● **Problem**:
Only a number is expected: how many lines in the data below contain the word "website".
┌─ Data for this task
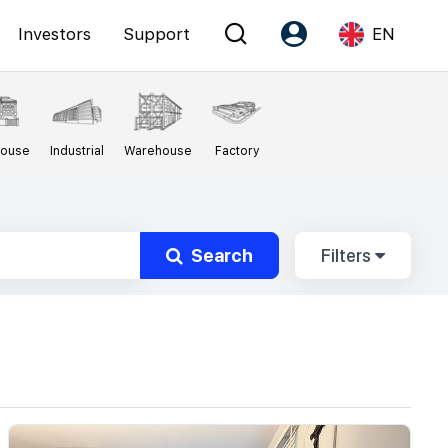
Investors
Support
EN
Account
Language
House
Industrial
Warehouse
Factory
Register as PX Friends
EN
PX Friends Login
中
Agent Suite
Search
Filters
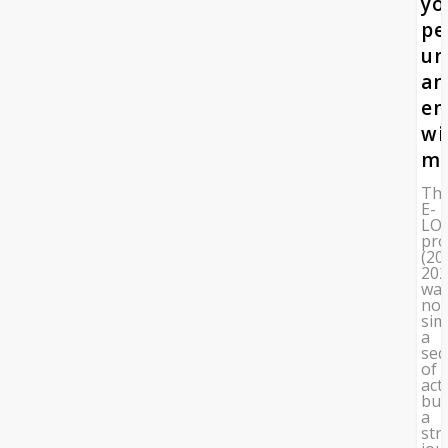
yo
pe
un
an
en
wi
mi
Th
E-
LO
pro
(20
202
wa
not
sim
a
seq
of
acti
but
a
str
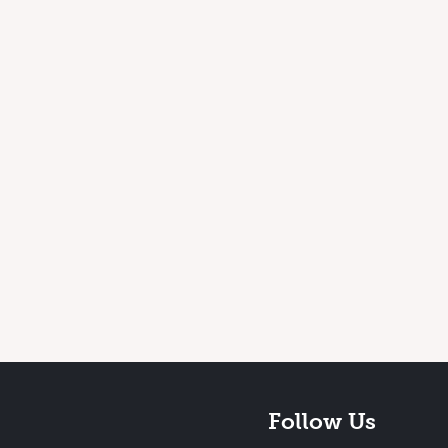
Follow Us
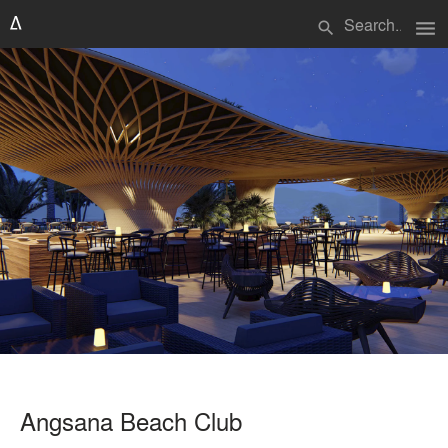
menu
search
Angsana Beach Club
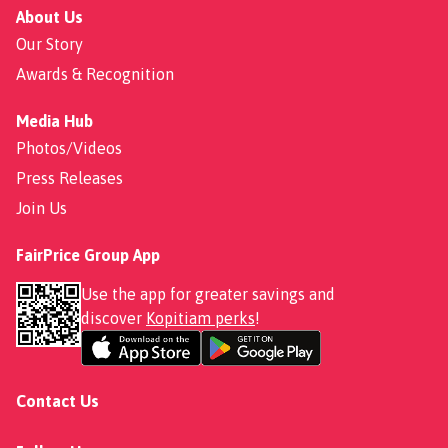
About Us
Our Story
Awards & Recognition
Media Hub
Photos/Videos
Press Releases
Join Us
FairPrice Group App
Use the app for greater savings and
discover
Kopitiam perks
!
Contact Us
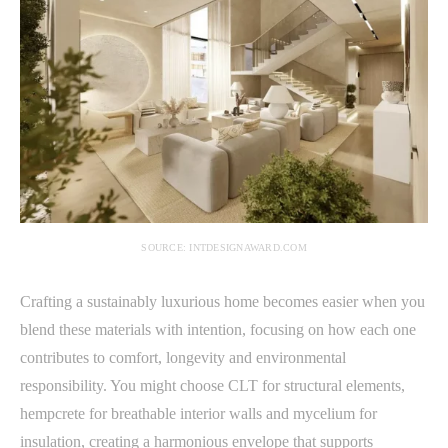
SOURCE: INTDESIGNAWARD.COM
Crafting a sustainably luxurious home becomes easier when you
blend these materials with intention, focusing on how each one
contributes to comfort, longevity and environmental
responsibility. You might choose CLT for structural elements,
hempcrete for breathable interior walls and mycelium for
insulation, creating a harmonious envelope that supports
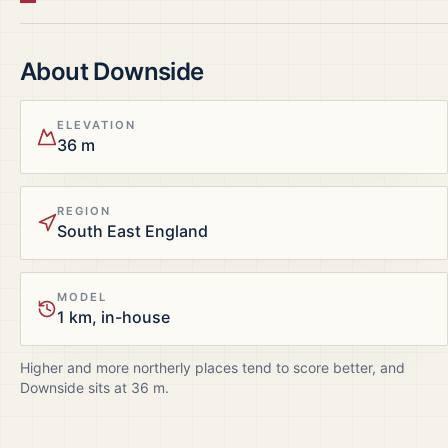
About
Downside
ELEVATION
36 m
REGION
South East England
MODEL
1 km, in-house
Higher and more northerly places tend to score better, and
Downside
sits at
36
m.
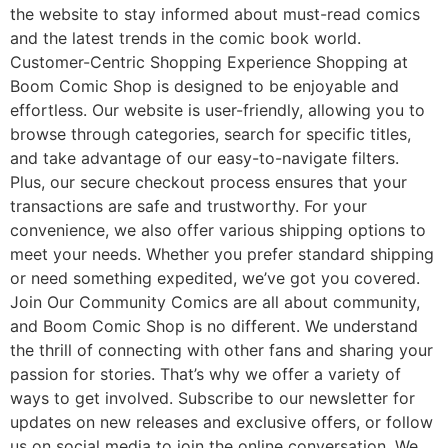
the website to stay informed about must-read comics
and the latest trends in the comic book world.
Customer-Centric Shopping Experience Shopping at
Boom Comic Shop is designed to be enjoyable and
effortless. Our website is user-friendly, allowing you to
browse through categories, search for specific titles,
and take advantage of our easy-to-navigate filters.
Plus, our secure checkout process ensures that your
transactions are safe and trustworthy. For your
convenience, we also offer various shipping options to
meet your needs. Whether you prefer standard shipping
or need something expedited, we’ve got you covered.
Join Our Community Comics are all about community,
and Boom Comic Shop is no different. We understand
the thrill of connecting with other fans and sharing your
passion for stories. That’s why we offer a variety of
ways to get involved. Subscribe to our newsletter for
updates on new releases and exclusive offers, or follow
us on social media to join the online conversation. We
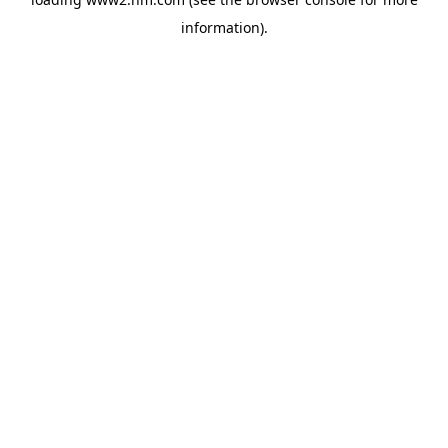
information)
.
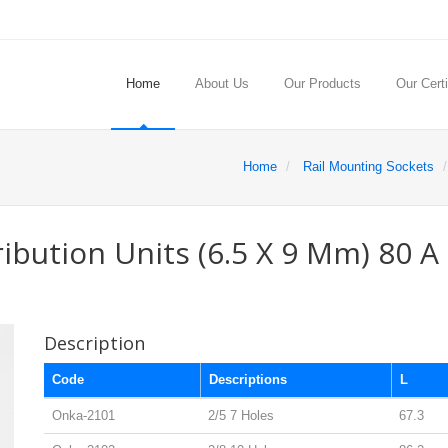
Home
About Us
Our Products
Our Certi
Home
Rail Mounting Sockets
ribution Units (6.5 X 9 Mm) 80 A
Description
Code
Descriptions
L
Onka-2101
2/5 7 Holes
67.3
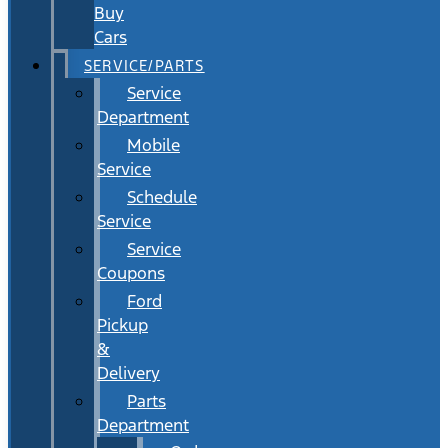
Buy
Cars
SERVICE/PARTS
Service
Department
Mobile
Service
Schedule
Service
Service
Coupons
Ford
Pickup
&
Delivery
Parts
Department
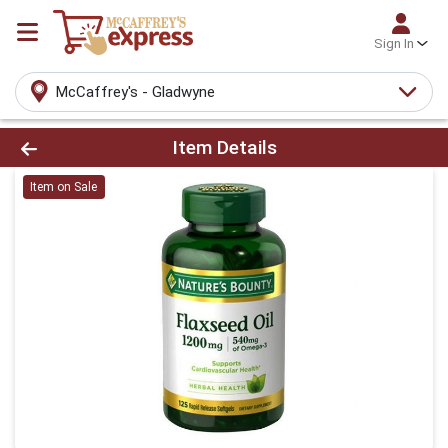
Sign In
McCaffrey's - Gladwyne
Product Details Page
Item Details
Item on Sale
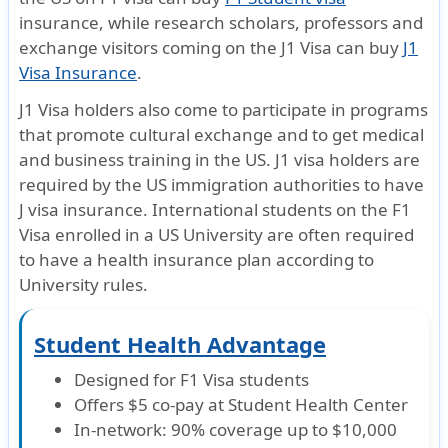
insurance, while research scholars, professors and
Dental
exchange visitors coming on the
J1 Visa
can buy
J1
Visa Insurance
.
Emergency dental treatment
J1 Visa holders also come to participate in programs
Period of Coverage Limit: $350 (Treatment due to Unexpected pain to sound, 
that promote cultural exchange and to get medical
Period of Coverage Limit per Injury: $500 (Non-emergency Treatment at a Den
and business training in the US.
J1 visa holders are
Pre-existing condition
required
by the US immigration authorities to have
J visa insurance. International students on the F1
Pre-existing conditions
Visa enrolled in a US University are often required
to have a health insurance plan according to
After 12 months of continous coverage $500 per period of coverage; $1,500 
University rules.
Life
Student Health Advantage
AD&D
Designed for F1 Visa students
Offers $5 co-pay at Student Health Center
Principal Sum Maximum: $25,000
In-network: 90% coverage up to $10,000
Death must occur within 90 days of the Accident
└─
● **Answer to the exercise**:
2